We agree that certain tasks, such as vaccine degradation prediction, require single-nucleotide resolution, and that many existing models in this space are trained on non-coding RNA (ncRNA). Equi-mRNA is designed to model coding sequences (CDS) at the codon level, leveraging SO(2) rotations to capture the biological symmetry among synonymous codons. This structure is well-suited for translation-related tasks, but we acknowledge that it does not currently support per-nucleotide granularity, which is important for structure-sensitive or decay-related predictions. Adapting Equi-mRNA to handle such tasks would involve meaningful architectural changes. Specifically, it would require incorporating nucleotide-level embeddings and modifying the input resolution. As an initial direction, we are exploring a hybrid variant in which:
- Codon-level SO(2) embeddings are retained in the CDS;
- Nucleotide-level embeddings are used for UTR and regulatory regions;
- A shared transformer or attention-based architecture integrates both representations.
This design would allow Equi-mRNA to maintain symmetry-aware modeling while extending its resolution and scope. Given the additional complexity, we have included this extension as part of our future work, and see it as a natural and exciting progression of the framework.
References
- Outeiral, Carlos, and Charlotte M. Deane. "Codon language embeddings provide strong signals for use in protein engineering." Nature Machine Intelligence 6.2 (2024): 170-179.

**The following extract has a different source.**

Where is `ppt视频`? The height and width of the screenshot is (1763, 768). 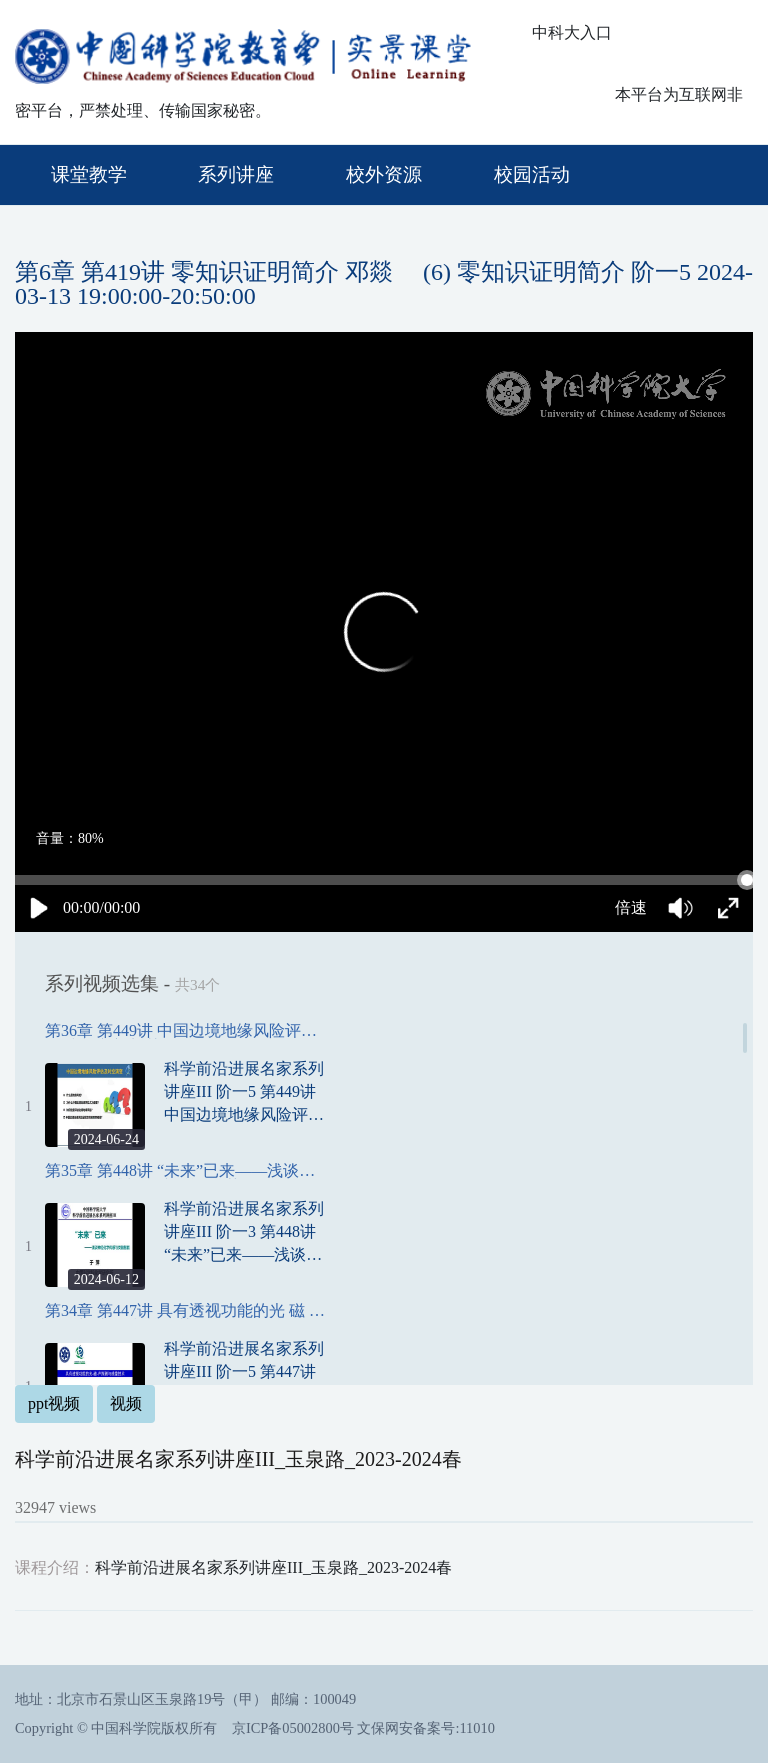 ppt视频 is located at coordinates (54, 1403).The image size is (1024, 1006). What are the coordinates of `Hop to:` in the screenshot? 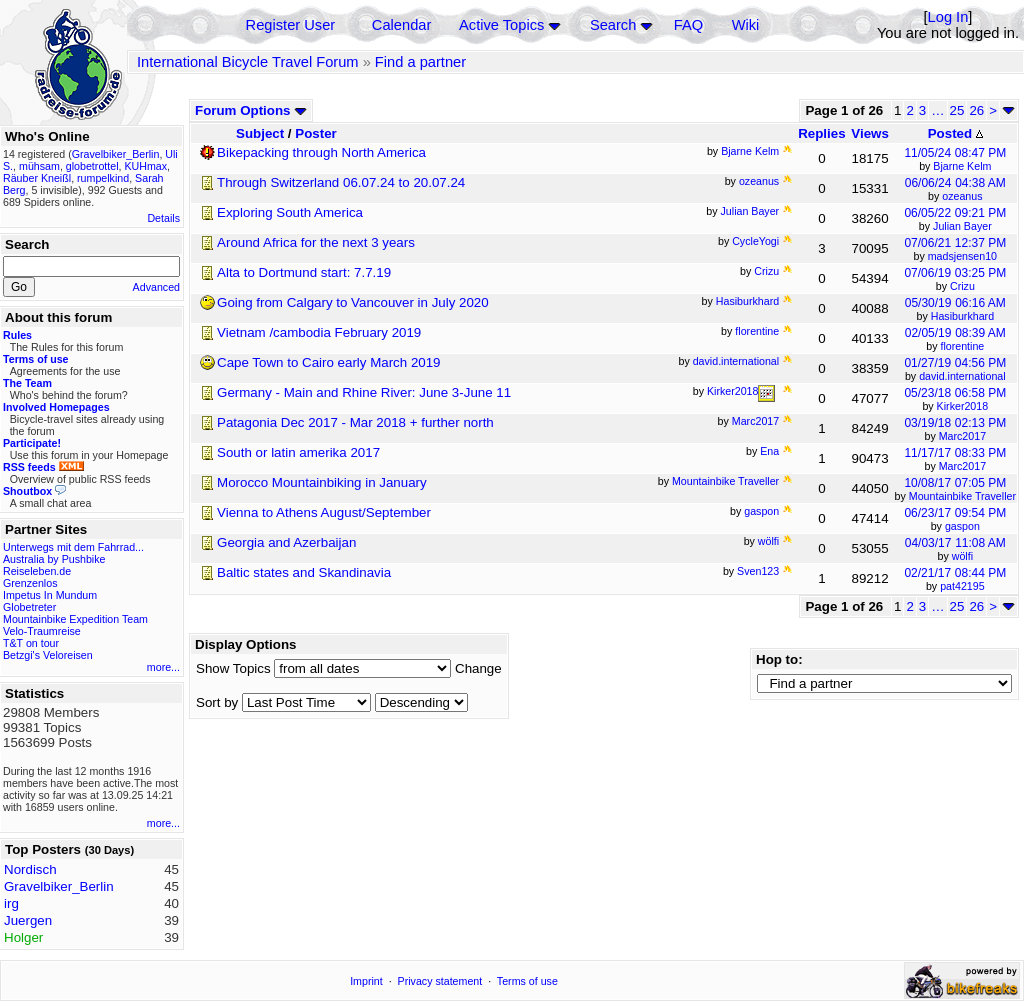 It's located at (779, 659).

- Chen, Jiayang, et al. "Interpretable RNA foundation model from unannotated data for highly accurate RNA structure and function predictions." arXiv preprint arXiv:2204.00300 (2022).

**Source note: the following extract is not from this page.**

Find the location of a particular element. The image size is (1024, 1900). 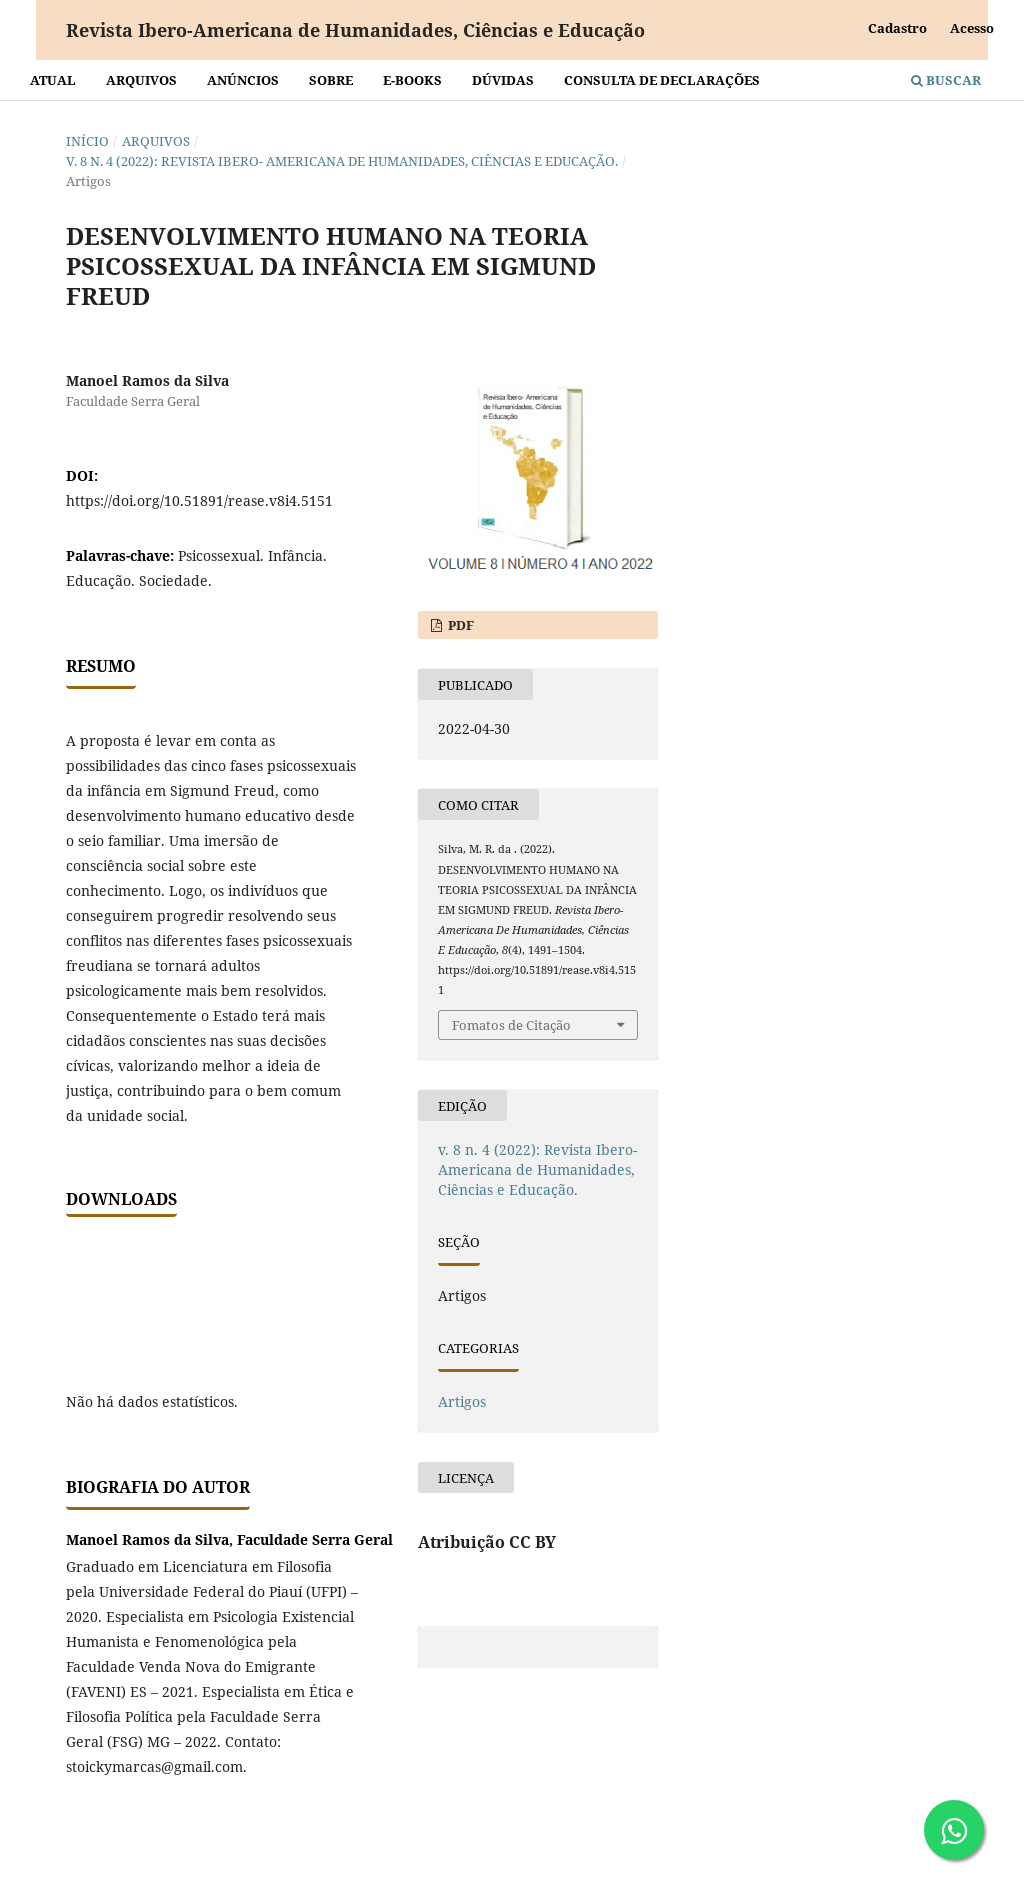

Início is located at coordinates (87, 141).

- Zou, Shuxian, et al. "A large-scale foundation model for rna function and structure prediction." bioRxiv (2024): 2024-11.
- Kalicki, Colin Hall, et al. "RNAbert: RNA family classification and secondary structure prediction with BERT pretrained on RNA sequences." 2020.
- Li, Sizhen, et al. "Codonbert: Large language models for mrna design and optimization." bioRxiv (2023): 2023-09.
- Yazdani-Jahromi, Mehdi, et al. "Helm: Hierarchical encoding for mrna language modeling." arXiv preprint arXiv:2410.12459 (2024).
Thank the authors for their rebuttal.
My main concerns on lack of comparison with existing models in mRNA is addressed.
Given the authors' rebuttal and the comments from other reviewers, I guess congratulations are in order.
Dear Reviewers,
This paper receives 2 accepts and 2 borderline accepts before rebuttal. Please check if the authors have addressed your questions in the rebuttal and if you have any follow-up questions. Please read the author rebuttals, actively discuss with the authors before August 6, and finalize your scores before August 13.
Thank you for your contribution to the reviewing process!
Best regards,
Area Chair
This work introduces Equi‑mRNA, the first codon‑level equivariant mRNA language model that explicitly encodes synonymous codon symmetries as cyclic subgroups of 2D Special Orthogonal matrix (SO(2)). The effectiveness is validated through extensive experiments. Reviewers recognize the merits of the paper including novel and principled method, as well as extensive experimental validation. The weaknesses include lack of comparison with existing mRNA foundation models, oversimplified assumptions for models, model scalability, experiment settings and results. The weaknesses and questions proposed by reviewers are addressed in the rebuttal by more experiments and clarifications, and all reviewers are satisfied with this work. Therefore, AC recommends accepting this paper.